_WHAT YOU NEED TO DO:_ What is needed is every line, exactly as given, from the line containing "DOPRAVA & NEHODY" through the end of the data below.

_DATASET RECORDS:_

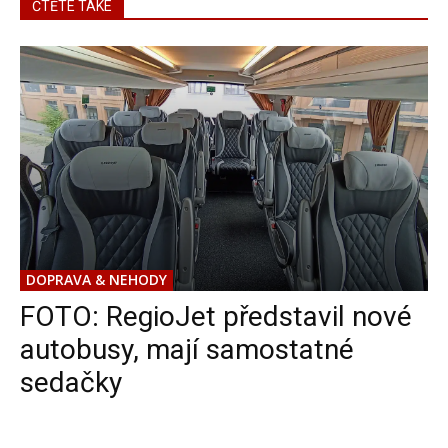
ČTĚTE TAKÉ
DOPRAVA & NEHODY
FOTO: RegioJet představil nové
autobusy, mají samostatné
sedačky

_WRITTEN ANSWER:_
DOPRAVA & NEHODY
FOTO: RegioJet představil nové
autobusy, mají samostatné
sedačky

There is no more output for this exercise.